Anyway, “Cornflake Girl”. It’s good – hard to be objective because I played it to death when it came out and it has consequently lost some of its sheen, but it’s still a great song. I particularly like the lines “Rabbit, where d’you put the keys girl ?” and “Hanging with the raisin girls, she’s gone to the other side”. If anyone deserves the title “crazy in the coconut” R Tori is a strong contender.

And for the record, I never was a cornflake boy. Until recent years, that is, when I finally realised that these perfect, simple, crunchy golden flakes of corn were loads more lovely than your fancy pants Cinnamon Cheerios and cherries and berries muesli.

 Oasis – Champagne Supernova 

Another opportunity to see how something has stood the test of time. I have fond memories of the “Britpop years” in the mid nineties and it did indeed at the time seem as if the whole country was united in their love of particular brands of music and fashion. This is probably just a nostalgic illusion. I did feel like I was one of only about 6 people who didn’t buy “Be Here Now” on the day of release. I can  with certainty say (and without the need to listen to it again) that “Definitely Maybe” is still a classic album.

I remember thinking at the time that “(What’s the story) Morning Glory” was a great anthemic singalong pop album (with some very bad lyrics). Having listened to this again, it’s okay. It is very difficult to listen objectively as it was played absolutely  everywhere at the time and how do you separate lack of interest due to overfamiliarity and lack of interest due to dullness ? Very difficult. It’s still not a bad song, and is good to sing along to, but it doesn’t excite me much.

I managed to do that without mentioning Blur. Impressive.

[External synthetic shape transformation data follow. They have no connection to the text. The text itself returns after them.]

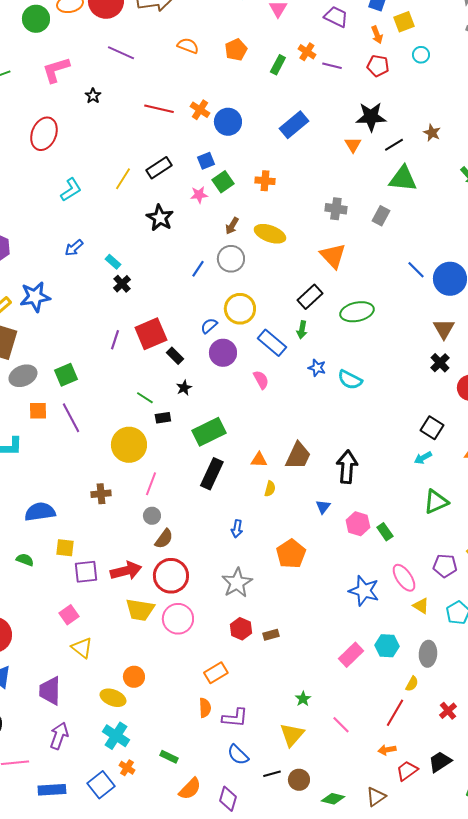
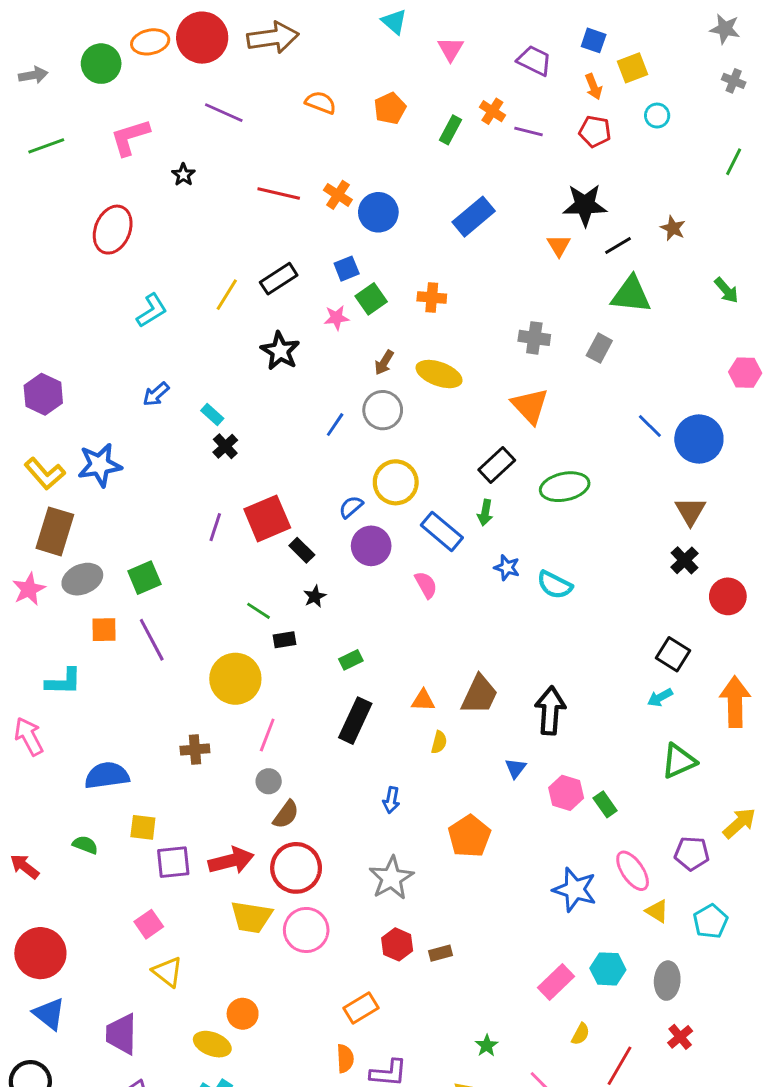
green rectangle: (209, 432) -> (351, 660), size x0.5
yellow semicircle: (412, 684) -> (581, 1034), moved
red cross: (448, 711) -> (680, 1037), moved

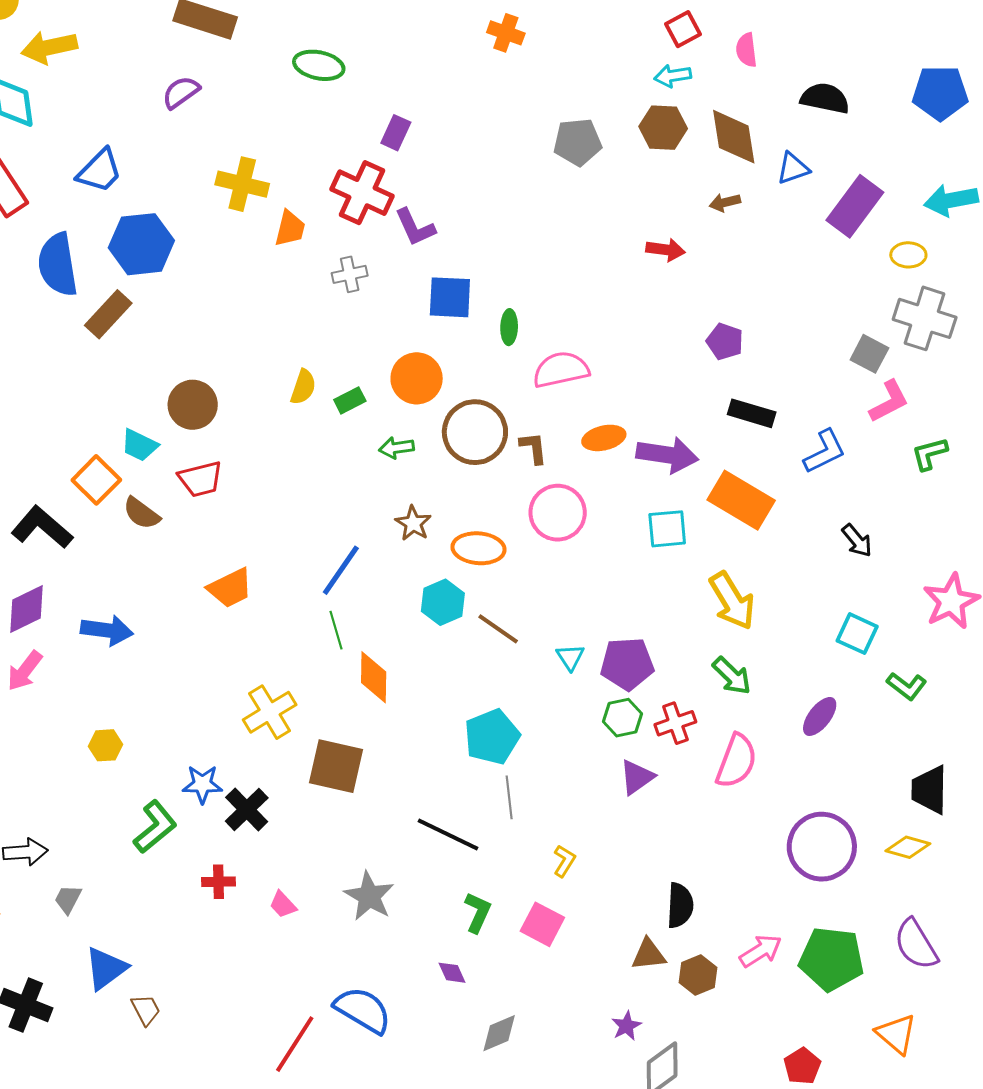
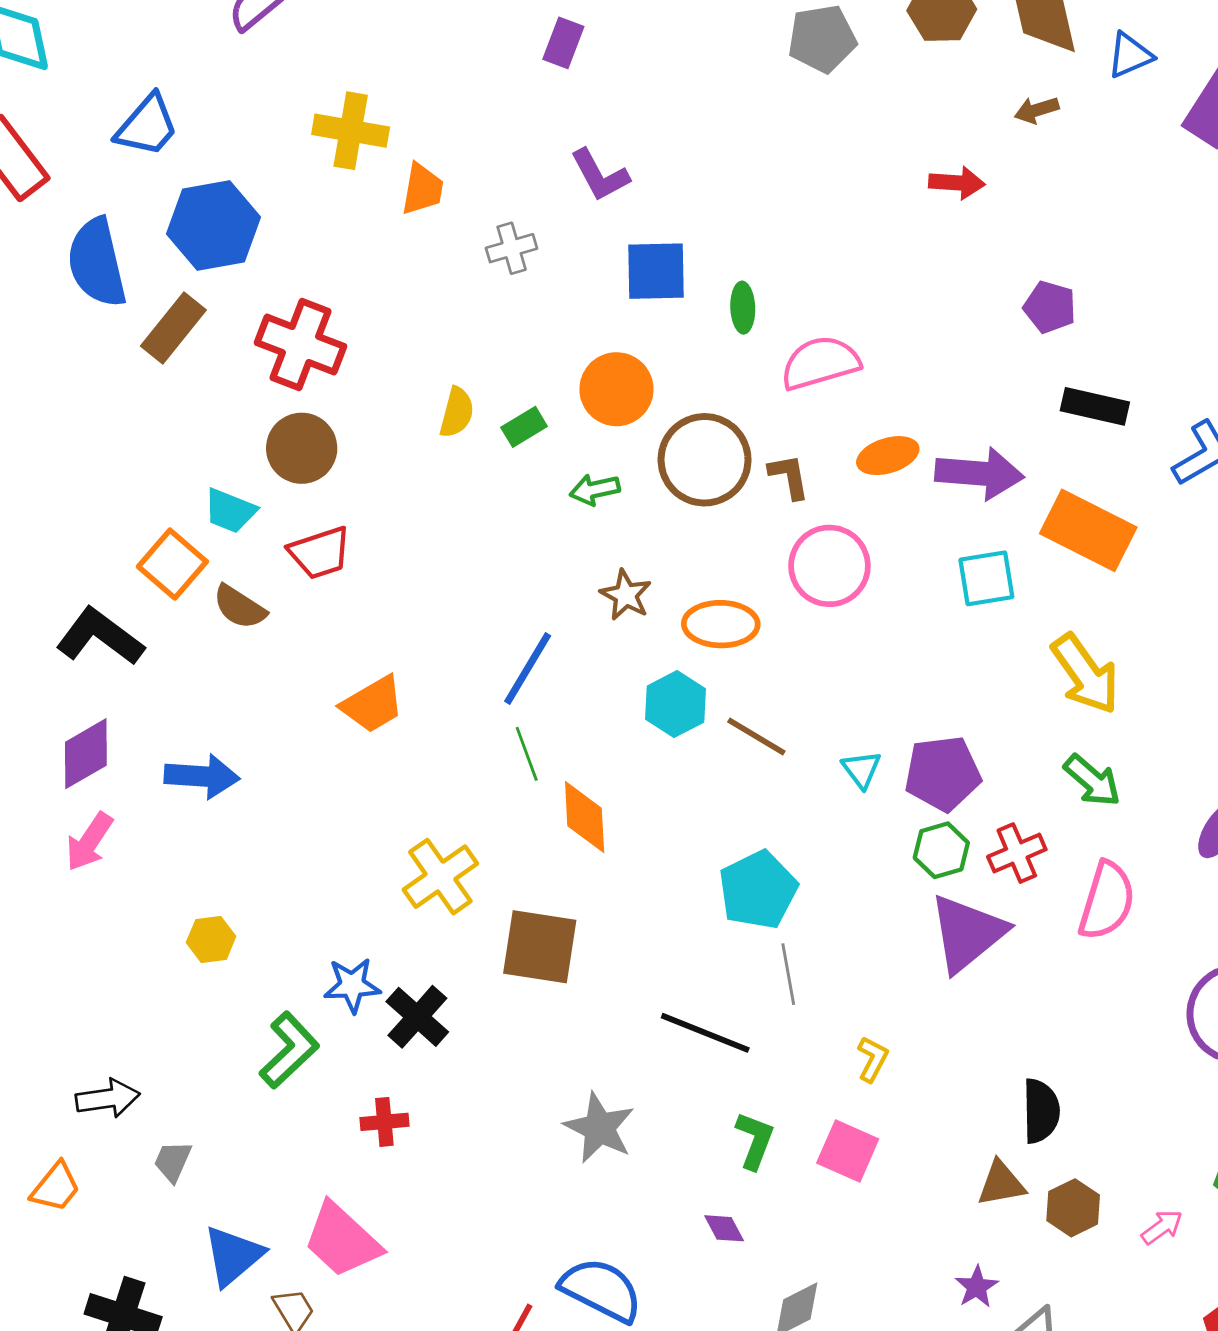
red cross: (362, 193) -> (301, 344), moved
purple triangle: (637, 777) -> (967, 933), size x1.6
pink trapezoid: (283, 905) -> (342, 1240), moved, size x2.0
pink arrow: (761, 951) -> (1162, 1227), moved, size x0.7

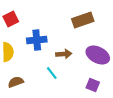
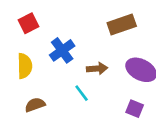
blue cross: (37, 40) -> (62, 50), turned -30

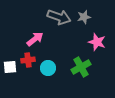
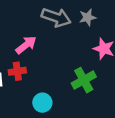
cyan circle: (48, 68) -> (42, 103), moved

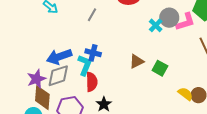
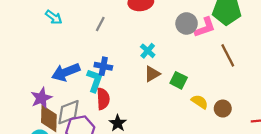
cyan cross: (156, 25) -> (148, 51), moved
gray diamond: (58, 76) -> (68, 112), moved
yellow semicircle: (185, 94) -> (200, 102), moved

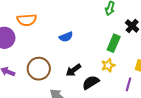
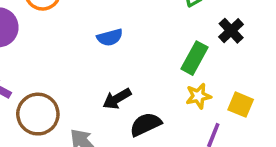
yellow star: (108, 65) -> (198, 96), moved
brown circle: (39, 69) -> (38, 114), moved

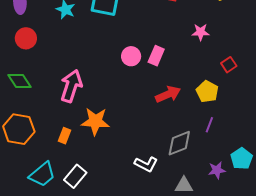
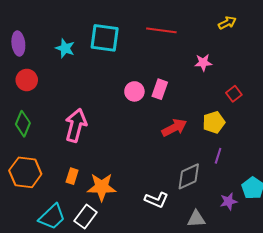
green diamond: (20, 81) -> (23, 124), turned 60
yellow pentagon: (207, 92) -> (214, 122), turned 30
orange star: (95, 121) -> (102, 187), moved

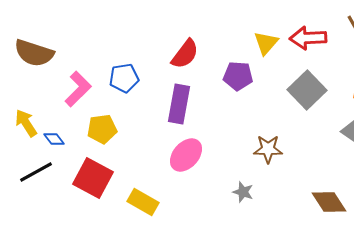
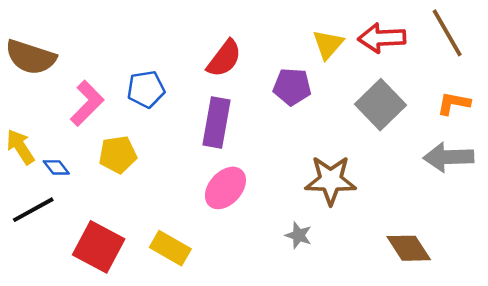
brown star: (268, 149) -> (331, 180), size x1.4
red square: (93, 178) -> (99, 247), moved

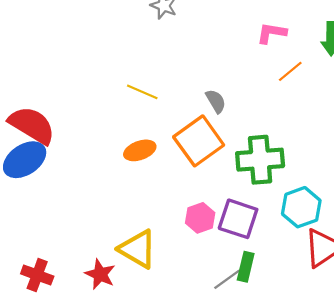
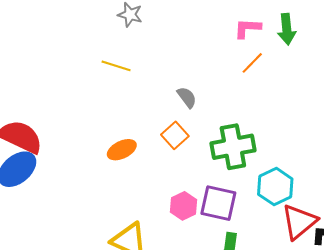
pink L-shape: (272, 33) -> (247, 28), moved
yellow line: (142, 92) -> (116, 66), moved
orange square: (199, 141) -> (175, 135), size x0.6

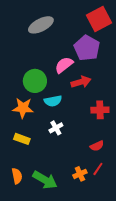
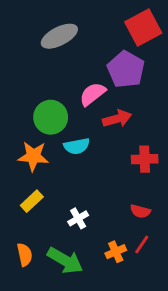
white cross: (56, 128) -> (78, 218), moved
yellow rectangle: (22, 139) -> (32, 201), turned -63
red semicircle: (97, 146) -> (140, 211), turned 40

 A Perfect Circle – The Package 

Something new to me. I have no idea who A Perfect Circle are and can only conclude that they must be a yoof band (Having checked, they appear to be a “supergroup” of players from Nine Inch Nails, Smashing Pumpkins, and Tool. Still no wiser, although they clearly must be “rawk”). I listened to this before knowing any of this and my immediate thoughts were “stroppy teenagers attempt to make laughable racket which will piss off their parents”. “And fail”. It’s not that bad, despite the singers whine, and I do really like the bit where the heavy gut wrenching guitars come in. If the intention was to briefly pin you to the back of your chair by guitar force alone then it worked. But I am afraid they still sounds like stroppy teenagers to me. I will certainly not be skipping this track but don’t feel like I must go and buy an album by them.

I have said it before and I will say it again (probably once a week until I die) but for genuinely powerful disturbing industrial rock power you could do a lot worse than buy “Atomiser” or “Songs about Fucking” by Big Black. They part soundtracked my first year at college and they still sound genuinely scary today. And Steve Albini was in his mid twenties when they were recorded so almost counts as a teenager (as well as being the coolest man in rock).

 The Verve – Bittersweet Symphony 

Another old favourite. This was in fact the song and album (Urban Hymns) which soundtracked an idyllic summer of driving round the English countryside, finding hills to walk up and pubs to drink in with a great friend and consequently I have very fond memories of it. Along with the Oasis track I do find it very hard to consider objectively just because I have heard it so many times and it is a classic.

 So to summarise, an excellent selection.